In the evolving landscape of automated driving systems, the critical role of vehicle localization within the autonomous driving stack is increasingly evident. Traditional reliance on Global Navigation Satellite Systems (GNSS) proves to be inadequate, especially in urban areas where signal obstruction and multipath effects degrade accuracy. Addressing this challenge, this paper details the enhancement of a localization system for autonomous public transport vehicles, focusing on mitigating GNSS errors through the integration of a LiDAR sensor. The approach involves creating a 3D map using the factor graph-based LIO-SAM algorithm based on GNSS, vehicle odometry, IMU and LiDAR data. The algorithm is adapted to the use-case by adding a velocity factor and altitude data from a Digital Terrain model. Based on the map a state estimator is proposed, which combines high-frequency LiDAR odometry based on FAST-LIO with low-frequency absolute multiscale ICP-based LiDAR position estimation. The state estimator is enhanced by a simple yet effective delay compensation method to enable operation at higher velocities. To facilitate its integration into the remaining localization system an error-state Kalman filter is presented, providing adequate measurement covariances for the LiDAR solution.
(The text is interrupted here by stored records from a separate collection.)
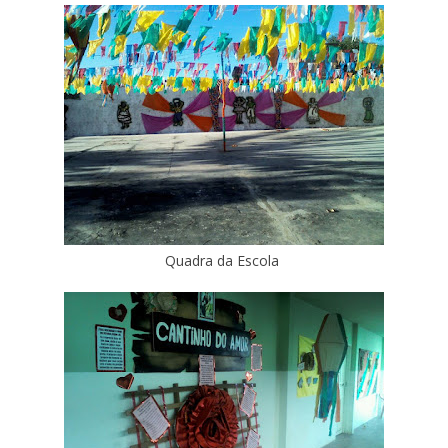
Quadra da Escola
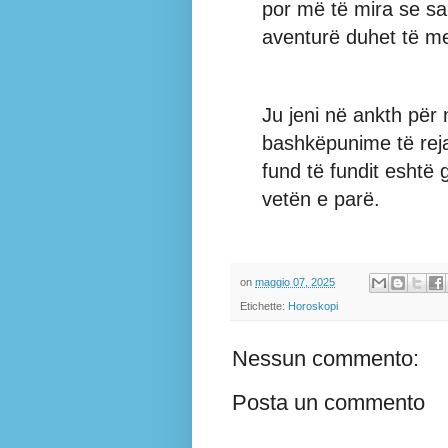
por më të mira se sa
aventurë duhet të mer
Ju jeni në ankth për n
bashkëpunime të reja
fund të fundit eshtë 
vetën e parë.
on
maggio 07, 2025
Etichette:
Horoskopi
Nessun commento:
Posta un commento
For the fusion of LiDAR- and GNSS-based position estimates the alignment between reported and real measurement uncertainties is crucial. However this requirement is not always met in real-world applications. A key aspect of automated public transport is the fact that the route to be travelled is known in advance. This enables an empirical evaluation of the route sections with regard to their suitability for GNSS and LiDAR localization. On this basis, a geo-based adjustment of the measurement covariance is proposed. To enable smooth transitions between the sub-areas a gaussian kernel is applied on the covariance offsets. The performance of the mapping and localization components is validated with real driving data, demonstrating improved stability and accuracy compared to the GNSS-based localization system.